Adriana Brunner • 18 de março de 2026

O que acontece quando o seu sucesso no Instagram vira o motivo da sua condenação na Justiça? Uma decisão recente da 2ª Vara Empresarial de São Paulo contra a empresa IVA Química traz um alerta para CEOs e CMOs.


O Conflito: "Monomassa" e "Aditive"


A empresa Aditive detém o registro das marcas "MONOMASSA" e "ADITIVE A-750". Ao identificar que um concorrente vendia produtos com nomes quase idênticos ("Smart Cimento Monomassa" e "Additive"), acionou o Judiciário por concorrência desleal e aproveitamento parasitário.


Por que essa decisão é um divisor de águas?


O Peso dos Seguidores: O juiz destacou que a ré possui cerca de 60 mil seguidores nas redes sociais. No Direito, isso não foi visto como "sucesso", mas como um fator que potencializa o dano, espalhando a confusão entre consumidores de forma mais rápida e ampla.


Identidade Fonética é Infração: Não adianta mudar uma letra. A ré usou "Additive" (com dois 'd') para tentar se diferenciar de "Aditive". A justiça foi implacável: a identidade fonética (o som da palavra) é o que conta para gerar confusão no cliente.

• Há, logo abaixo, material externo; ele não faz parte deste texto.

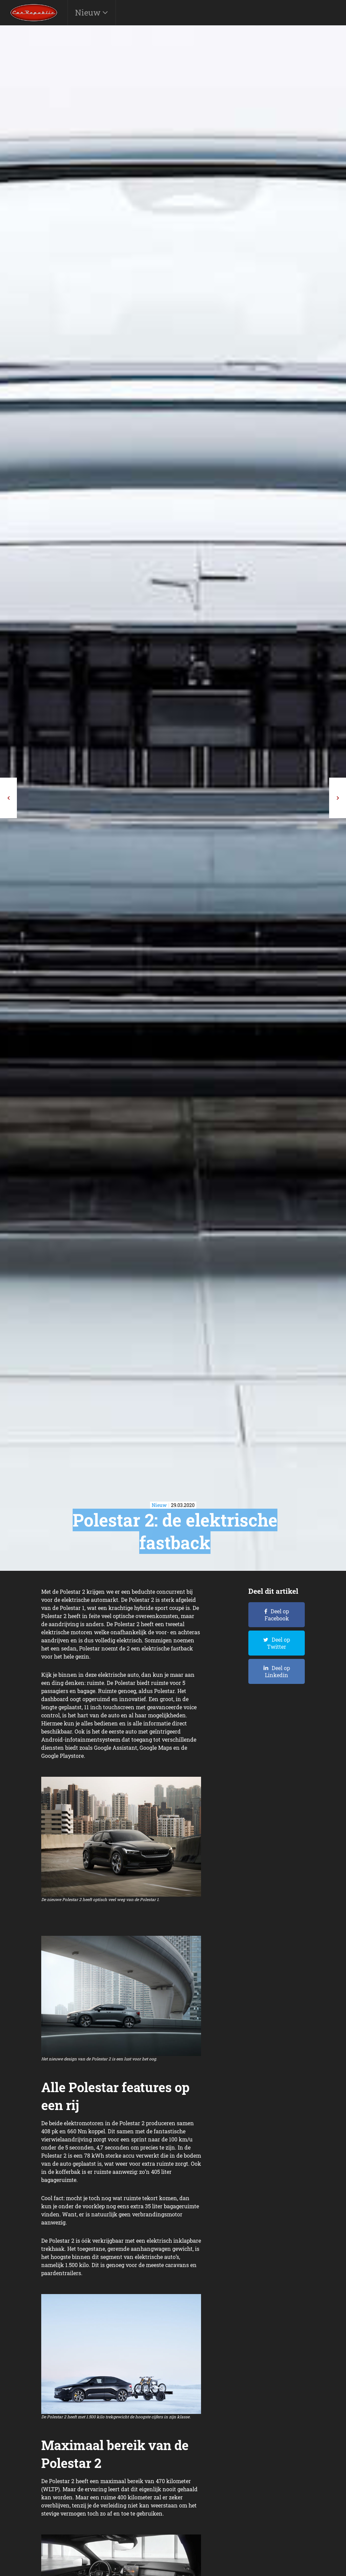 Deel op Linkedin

A "Faxina" Digital Obrigatória: A liminar determinou a remoção imediata de posts, reels e stories em até 10 dias, sob multa diária de R$ 5.000,00. Imagine o custo de perder todo o histórico de conteúdo e engajamento de uma linha de produtos da noite para o dia. 


A Lição que fica: Não se pode criar nomes de produtos ou hashtags baseando-se apenas em "o que soa bem" ou "o que o concorrente está usando". Sem uma consulta prévia ao INPI, o seu crescimento digital pode estar apenas pavimentando o caminho para uma indenização por danos morais (neste caso, pleiteada em R$ 200 mil).